No meu blog, eu me coleciono, para o bem e para o mal. Como isso aqui é uma especie de retrato meu, não consigo levá-lo tão a sério. Publico o que me dá na veneta, sendo às vezes muito pessoal. Ou seja, os posts de foro íntimo seguirão. E a vida já está difícil, o gênero confessional já foi a regra deste blog. Os posts em que falava sobre meu umbigo já foram muito mais numerosos e vão continuar aqui e ali. Acho que já convivo com demasiada autocensura. Sabem onde há autocensura? Vou tentar explicar abaixo.

autocensura

Como um dos editores do Sul21, não me sinto mais com toda aquela liberdade do passado. Não posso tirar sarro de forma escrachada de alguém que vamos entrevistar um dia, por exemplo. Os repórteres reclamariam de mim: Pô, Milton, o cara estava de má vontade por tua causa. Os assuntos políticos também ficaram mais raros, claro, pois há alguns assuntos que evito. Por exemplo, sabem que eu paguei R$ 11.257,00 para a Mônica Leal em 2014, por conta de uma publicação e de um juiz de direita? Isso intimida e gera mais autocensura. Tive de pagar porque era a única forma abrir o inventário de minha mãe.

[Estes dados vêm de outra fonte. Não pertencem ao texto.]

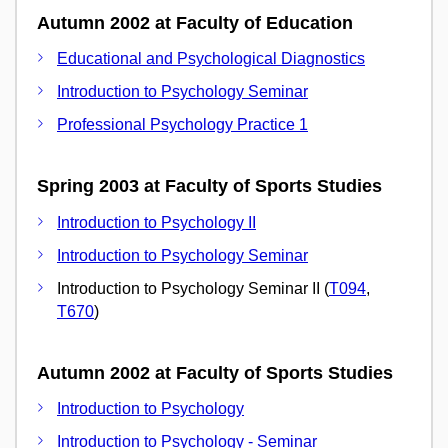
Autumn 2002 at Faculty of Education
Educational and Psychological Diagnostics
Introduction to Psychology Seminar
Professional Psychology Practice 1
Spring 2003 at Faculty of Sports Studies
Introduction to Psychology II
Introduction to Psychology Seminar
Introduction to Psychology Seminar II (
T094
,
T670
)
Autumn 2002 at Faculty of Sports Studies
Introduction to Psychology
Introduction to Psychology - Seminar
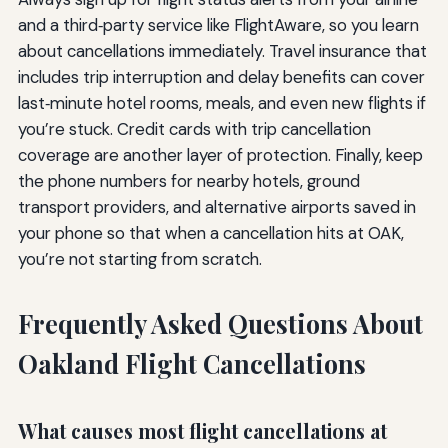
and a third‑party service like FlightAware, so you learn
about cancellations immediately. Travel insurance that
includes trip interruption and delay benefits can cover
last‑minute hotel rooms, meals, and even new flights if
you’re stuck. Credit cards with trip cancellation
coverage are another layer of protection. Finally, keep
the phone numbers for nearby hotels, ground
transport providers, and alternative airports saved in
your phone so that when a cancellation hits at OAK,
you’re not starting from scratch.
Frequently Asked Questions About
Oakland Flight Cancellations
What causes most flight cancellations at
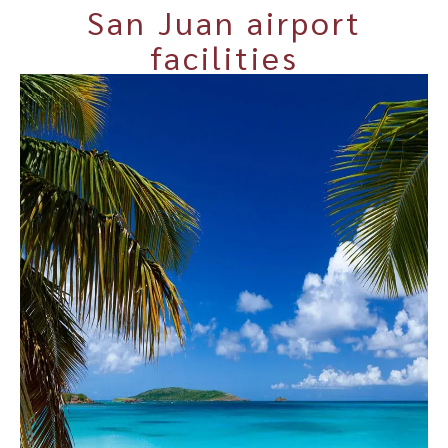
San Juan airport
facilities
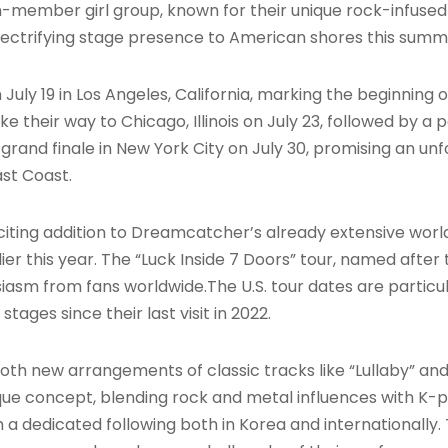
en-member girl group, known for their unique rock-infuse
 electrifying stage presence to American shores this sum
 on July 19 in Los Angeles, California, marking the beginning
 their way to Chicago, Illinois on July 23, followed by a
a grand finale in New York City on July 30, promising an 
st Coast
.
ting addition to Dreamcatcher’s already extensive world
r this year. The “Luck Inside 7 Doors” tour, named after t
iasm from fans worldwide
.The U.S. tour dates are particu
ages since their last visit in 2022.
oth new arrangements of classic tracks like “Lullaby” and 
ue concept, blending rock and metal influences with K-p
dedicated following both in Korea and internationally. T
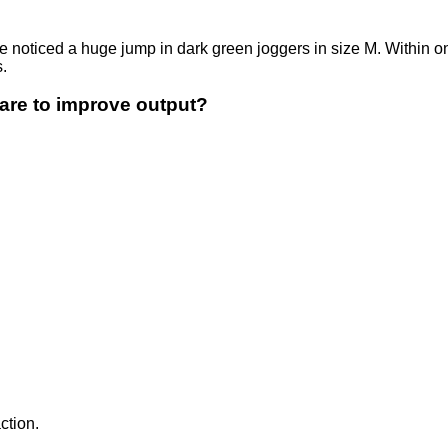
noticed a huge jump in dark green joggers in size M. Within on
.
are to improve output?
ction.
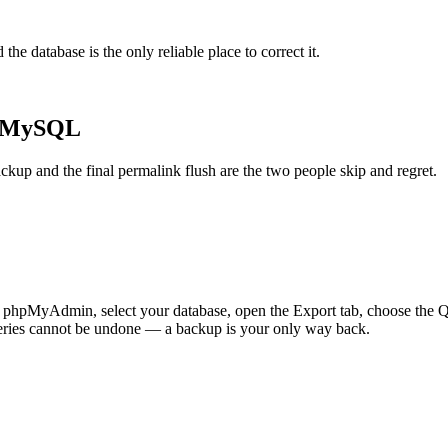
the database is the only reliable place to correct it.
h MySQL
ckup and the final permalink flush are the two people skip and regret.
 In phpMyAdmin, select your database, open the Export tab, choose the 
eries cannot be undone — a backup is your only way back.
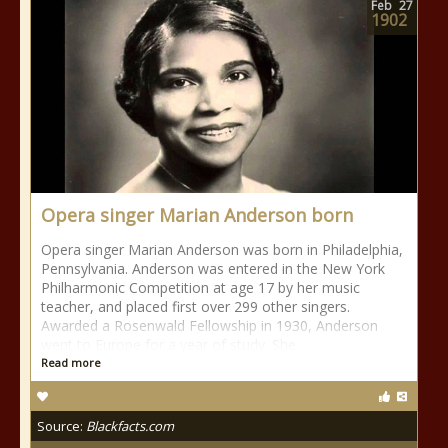
Feb
27
1902
Opera singer Marian Anderson born
Opera singer Marian Anderson was born in Philadelphia,
Pennsylvania. Anderson was entered in the New York
Philharmonic Competition at age 17 by her music
teacher, and placed first over 299 other singers.
Awarded a Rosenwald Fellowship in 1930, Anderson
went to Europe for a year of study. She
Read more
Source:
Blackfacts.com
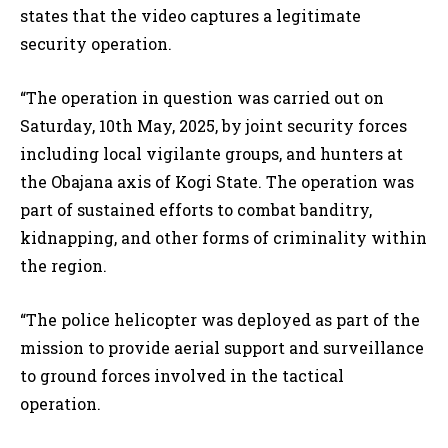
states that the video captures a legitimate
security operation.
“The operation in question was carried out on
Saturday, 10th May, 2025, by joint security forces
including local vigilante groups, and hunters at
the Obajana axis of Kogi State. The operation was
part of sustained efforts to combat banditry,
kidnapping, and other forms of criminality within
the region.
“The police helicopter was deployed as part of the
mission to provide aerial support and surveillance
to ground forces involved in the tactical
operation.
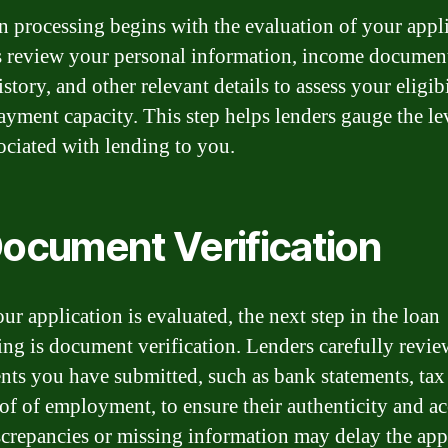
n processing begins with the evaluation of your appli
 review your personal information, income document
istory, and other relevant details to assess your eligib
ayment capacity. This step helps lenders gauge the le
sociated with lending to you.
Document Verification
ur application is evaluated, the next step in the loan
ing is document verification. Lenders carefully revie
ts you have submitted, such as bank statements, tax 
of of employment, to ensure their authenticity and ac
crepancies or missing information may delay the app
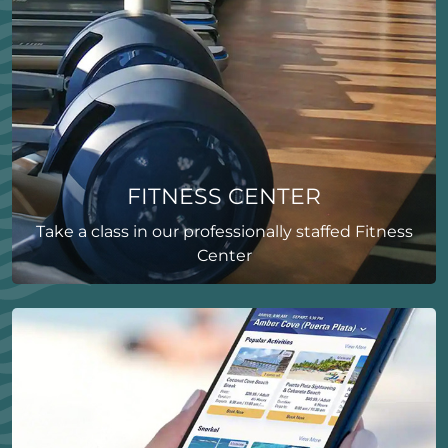
FITNESS CENTER
Take a class in our professionally staffed Fitness
Center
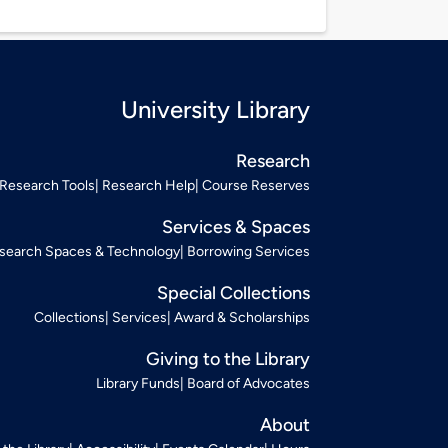
University Library
Research
Research Tools
Research Help
Course Reserves
Services & Spaces
search Spaces & Technology
Borrowing Services
Special Collections
Collections
Services
Award & Scholarships
Giving to the Library
Library Funds
Board of Advocates
About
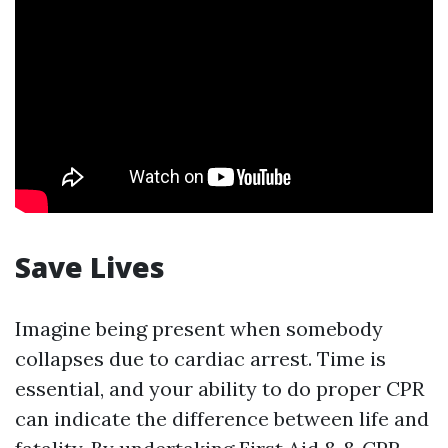
Save Lives
Imagine being present when somebody
collapses due to cardiac arrest. Time is
essential, and your ability to do proper CPR
can indicate the difference between life and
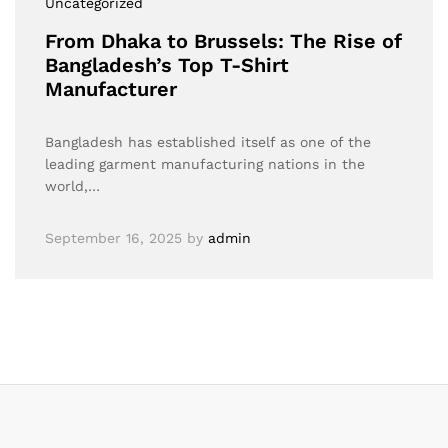
Uncategorized
From Dhaka to Brussels: The Rise of
Bangladesh’s Top T-Shirt
Manufacturer
Bangladesh has established itself as one of the
leading garment manufacturing nations in the
world,…
September 16, 2025
by
admin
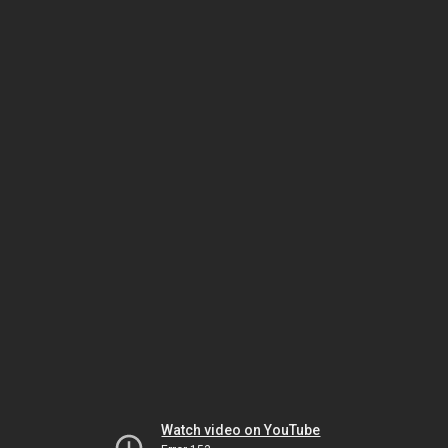
Watch video on YouTube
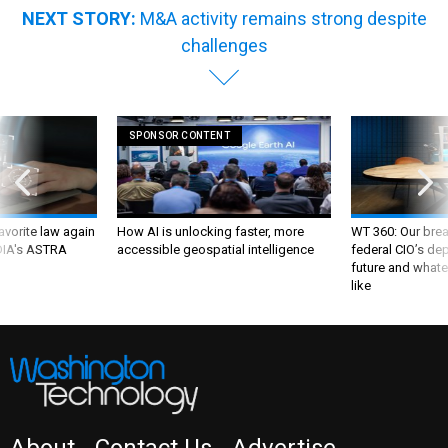
NEXT STORY:
M&A activity remains strong despite
challenges
SPONSOR CONTENT
favorite law again
How AI is unlocking faster, more
WT 360: Our bre
 DIA's ASTRA
accessible geospatial intelligence
federal CIO’s de
future and whate
like
About
Contact Us
Advertise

Só não pedi ressarcimento pelo Catarse porque uma amiga me prometeu fazer voltar cada centavo a meu bolso quando vencer outra ação.

Não gostaria de agregar mais autocensura e deixo para meu amigo dois poemas nos quais pensei enquanto escrevia.

Um de Drummond (os primeiros versos de Mundo Grande):

Não, meu coração não é maior que o mundo.
É muito menor.
Nele não cabem nem as minhas dores.
Por isso gosto tanto de me contar.
Por isso me dispo, por isso me grito,
por isso frequento os jornais, me exponho cruamente nas livrarias:
preciso de todos.

E outro de Chico Buarque (esse uma óbvia vingança por ter sido ameaçado de não poder falar de meu amor por Elena). É o final de Juca::

Juca ficou desapontado
Declarou ao delegado
Não saber se amor é crime
Ou se samba é pecado
Em legítima defesa

Batucou assim na mesa
O delegado é bamba
Na delegacia
Mas nunca fez samba
Nunca viu Maria [leia-se Elena].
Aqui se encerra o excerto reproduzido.